## [Work request]
Using the word "scolastica" as the filter, copy each matching line from the records.

## [Supplied entries]

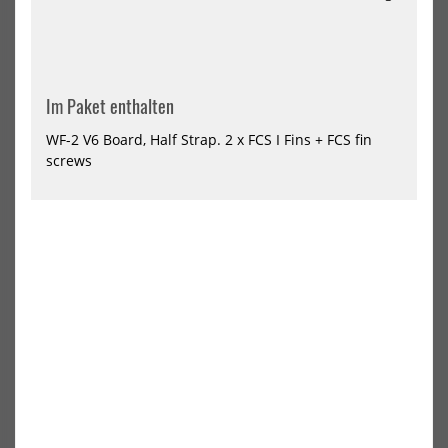
V4
202
Im Paket enthalten
WF-2 V6 Board, Half Strap. 2 x FCS I Fins + FCS fin
screws
Slingshot Wakeboard
Slingshot Wake Foil Board
Mothership 2023
WF-1 V4 2023
679,00 €*
499,00 €*
819,00 €*
-15%
Slingshot
Wake
Foil
Board
WF-
T
V2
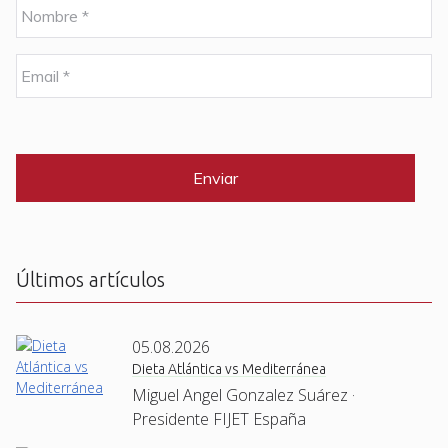
N
o
m
b
E
r
m
e
a
i
C
*
l
A
P
*
T
C
H
A
Últimos artículos
05.08.2026
Dieta Atlántica vs Mediterránea
Miguel Angel Gonzalez Suárez ·
Presidente FIJET España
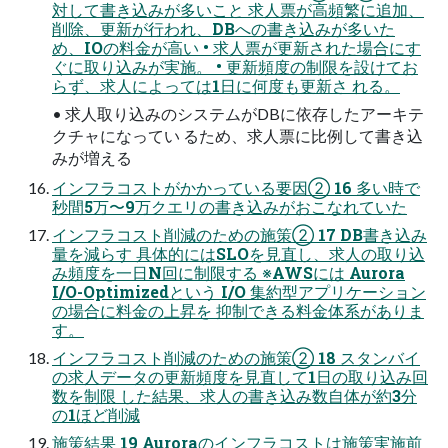
対して書き込みが多いこと 求人票が高頻繁に追加、
削除、更新が行われ、DBへの書き込みが多いた
め、IOの料金が高い • 求人票が更新された場合にす
ぐに取り込みが実施。 • 更新頻度の制限を設けてお
らず、求人によっては1日に何度も更新さ れる。
• 求人取り込みのシステムがDBに依存したアーキテ
クチャになってい るため、求人票に比例して書き込
みが増える
インフラコストがかかっている要因② 16 多い時で
秒間5万〜9万クエリの書き込みがおこなれていた
インフラコスト削減のための施策② 17 DB書き込み
量を減らす 具体的にはSLOを見直し、求人の取り込
み頻度を一日N回に制限する ※AWSには Aurora
I/O-Optimizedという I/O 集約型アプリケーション
の場合に料金の上昇を 抑制できる料金体系がありま
す。
インフラコスト削減のための施策② 18 スタンバイ
の求人データの更新頻度を見直して1日の取り込み回
数を制限 した結果、求人の書き込み数自体が約3分
の1ほど削減
施策結果 19 Auroraのインフラコストは施策実施前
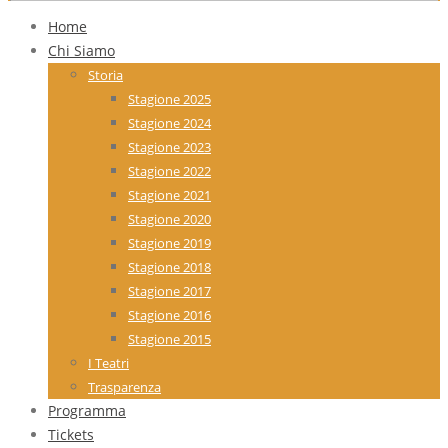
Home
Chi Siamo
Storia
Stagione 2025
Stagione 2024
Stagione 2023
Stagione 2022
Stagione 2021
Stagione 2020
Stagione 2019
Stagione 2018
Stagione 2017
Stagione 2016
Stagione 2015
I Teatri
Trasparenza
Programma
Tickets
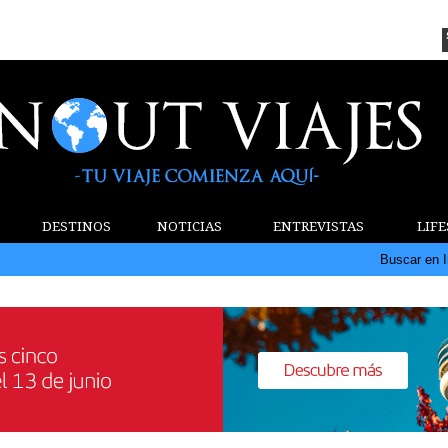
DESTINOS
NOTICIAS
ENTREVISTAS
LIF
Buscar en I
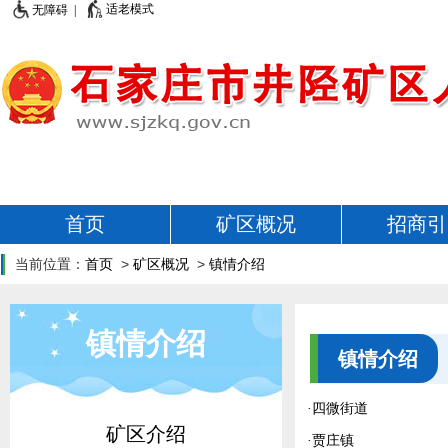
适老模式
无障碍 |
首页
矿区概况
招商引
当前位置：
首页
>
矿区概况
>
镇情介绍
镇情介绍
镇情介绍
·
四微街道
矿区介绍
·
贾庄镇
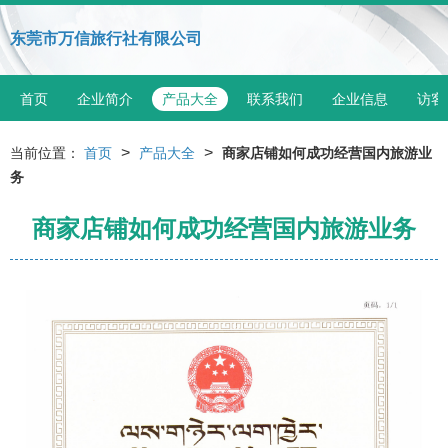
东莞市万信旅行社有限公司
首页
企业简介
产品大全
联系我们
企业信息
访客
>
>
当前位置：
首页
产品大全
商家店铺如何成功经营国内旅游业
务
商家店铺如何成功经营国内旅游业务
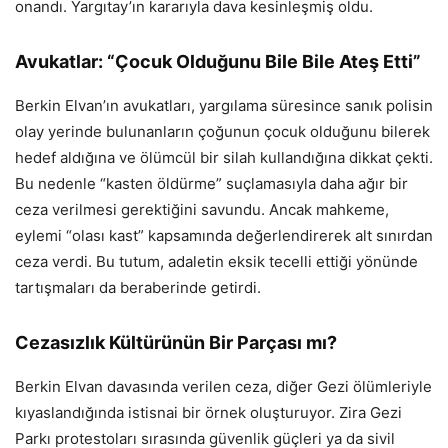
onandı. Yargıtay’ın kararıyla dava kesinleşmiş oldu.
Avukatlar: “Çocuk Olduğunu Bile Bile Ateş Etti”
Berkin Elvan’ın avukatları, yargılama süresince sanık polisin
olay yerinde bulunanların çoğunun çocuk olduğunu bilerek
hedef aldığına ve ölümcül bir silah kullandığına dikkat çekti.
Bu nedenle “kasten öldürme” suçlamasıyla daha ağır bir
ceza verilmesi gerektiğini savundu. Ancak mahkeme,
eylemi “olası kast” kapsamında değerlendirerek alt sınırdan
ceza verdi. Bu tutum, adaletin eksik tecelli ettiği yönünde
tartışmaları da beraberinde getirdi.
Cezasızlık Kültürünün Bir Parçası mı?
Berkin Elvan davasında verilen ceza, diğer Gezi ölümleriyle
kıyaslandığında istisnai bir örnek oluşturuyor. Zira Gezi
Parkı protestoları sırasında güvenlik güçleri ya da sivil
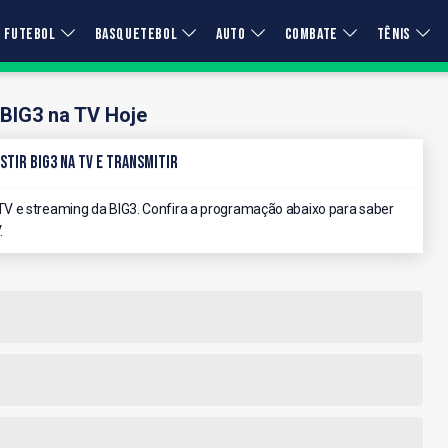
FUTEBOL
BASQUETEBOL
AUTO
COMBATE
TÊNIS
BIG3 na TV Hoje
stir BIG3 na TV e Transmitir
V e streaming da BIG3. Confira a programação abaixo para saber
.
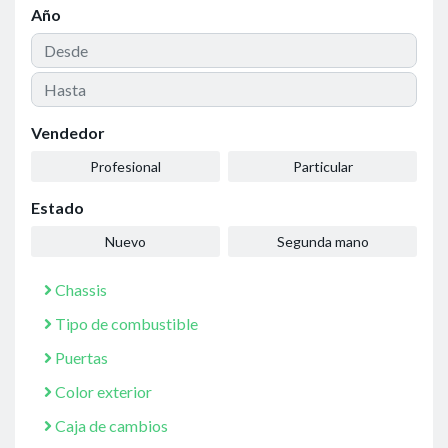
Año
Vendedor
Profesional
Particular
Estado
Nuevo
Segunda mano
Chassis
Tipo de combustible
Puertas
Color exterior
Caja de cambios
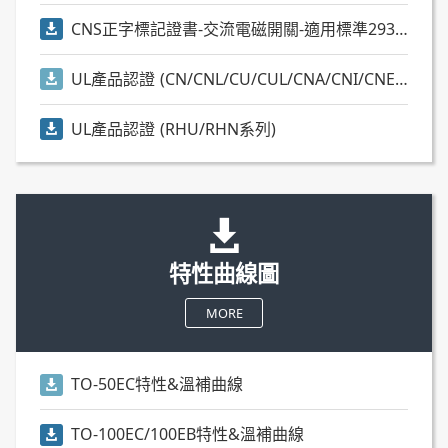
CNS正字標記證書-交流電磁開關-適用標準2930)
UL產品認證 (CN/CNL/CU/CUL/CNA/CNI/CNE/RAN/RAM等系列)
UL產品認證 (RHU/RHN系列)
特性曲線圖
MORE
TO-50EC特性&溫補曲線
TO-100EC/100EB特性&溫補曲線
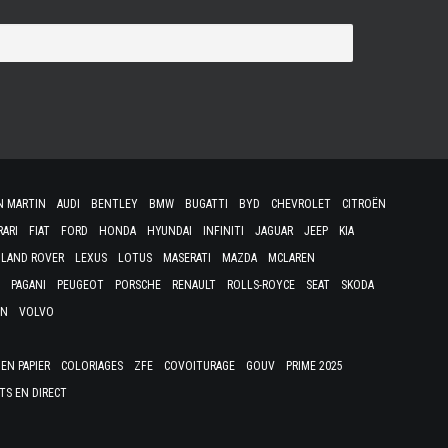
N MARTIN
AUDI
BENTLEY
BMW
BUGATTI
BYD
CHEVROLET
CITROËN
RARI
FIAT
FORD
HONDA
HYUNDAI
INFINITI
JAGUAR
JEEP
KIA
LAND ROVER
LEXUS
LOTUS
MASERATI
MAZDA
MCLAREN
PAGANI
PEUGEOT
PORSCHE
RENAULT
ROLLS-ROYCE
SEAT
SKODA
EN
VOLVO
EN PAPIER
COLORIAGES
ZFE
COVOITURAGE
GOUV
PRIME 2025
TS EN DIRECT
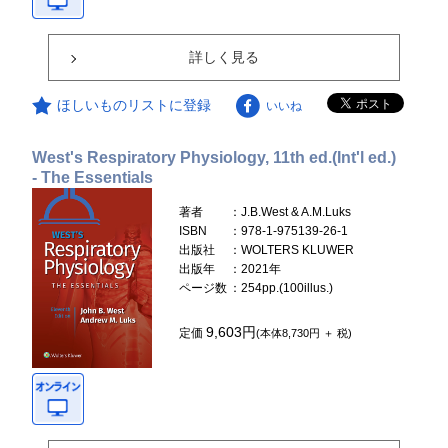
詳しく見る
ほしいものリストに登録
いいね
West's Respiratory Physiology, 11th ed.(Int'l ed.)
- The Essentials
著者
：J.B.West & A.M.Luks
ISBN
：978-1-975139-26-1
出版社
：WOLTERS KLUWER
出版年
：2021年
ページ数
：254pp.(100illus.)
9,603円
定価
(本体8,730円 ＋ 税)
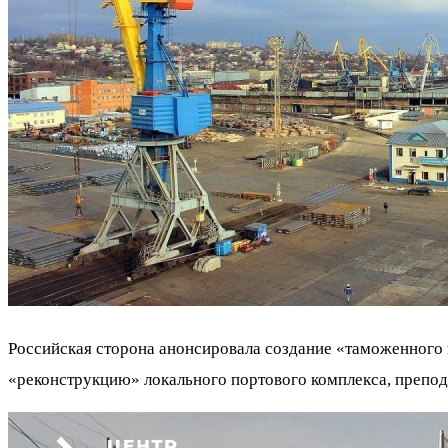
Российская сторона анонсировала создание «таможенного 
«реконструкцию» локального портового комплекса, препод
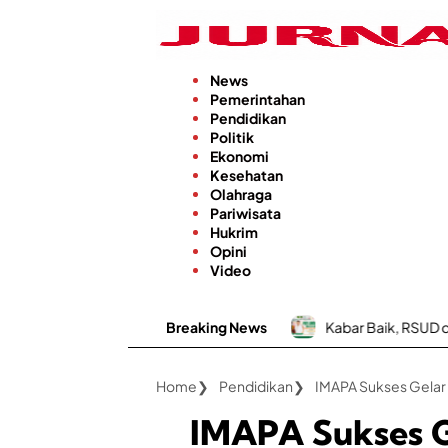
Langsung
ke
konten
News
Pemerintahan
Pendidikan
Politik
Ekonomi
Kesehatan
Olahraga
Pariwisata
Hukrim
Opini
Video
Breaking News
Kabar Baik, RSUD dr. H. Moh. Anwar
Home
Pendidikan
IMAPA Sukses Gelar 
IMAPA Sukses G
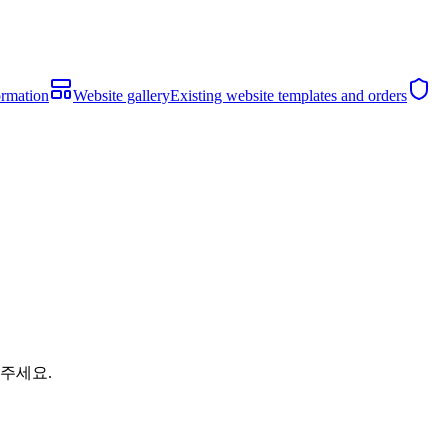
ormation
Website gallery
Existing website templates and orders
해주세요.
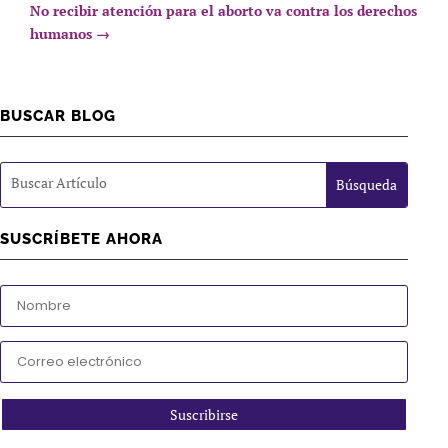
No recibir atención para el aborto va contra los derechos
humanos
→
BUSCAR BLOG
SUSCRÍBETE AHORA
Suscribirse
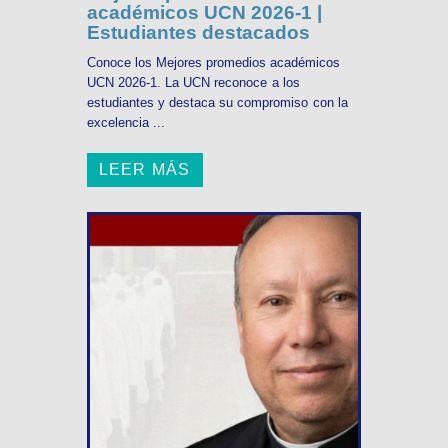
académicos UCN 2026-1 |
Estudiantes destacados
Conoce los Mejores promedios académicos
UCN 2026-1. La UCN reconoce a los
estudiantes y destaca su compromiso con la
excelencia ...
LEER MÁS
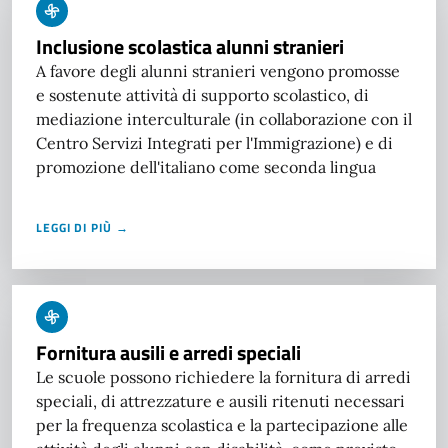
Inclusione scolastica alunni stranieri
A favore degli alunni stranieri vengono promosse
e sostenute attività di supporto scolastico, di
mediazione interculturale (in collaborazione con il
Centro Servizi Integrati per l'Immigrazione) e di
promozione dell'italiano come seconda lingua
LEGGI DI PIÙ →
Fornitura ausili e arredi speciali
Le scuole possono richiedere la fornitura di arredi
speciali, di attrezzature e ausili ritenuti necessari
per la frequenza scolastica e la partecipazione alle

## [Answer space]
Inclusione scolastica alunni stranieri
per la frequenza scolastica e la partecipazione alle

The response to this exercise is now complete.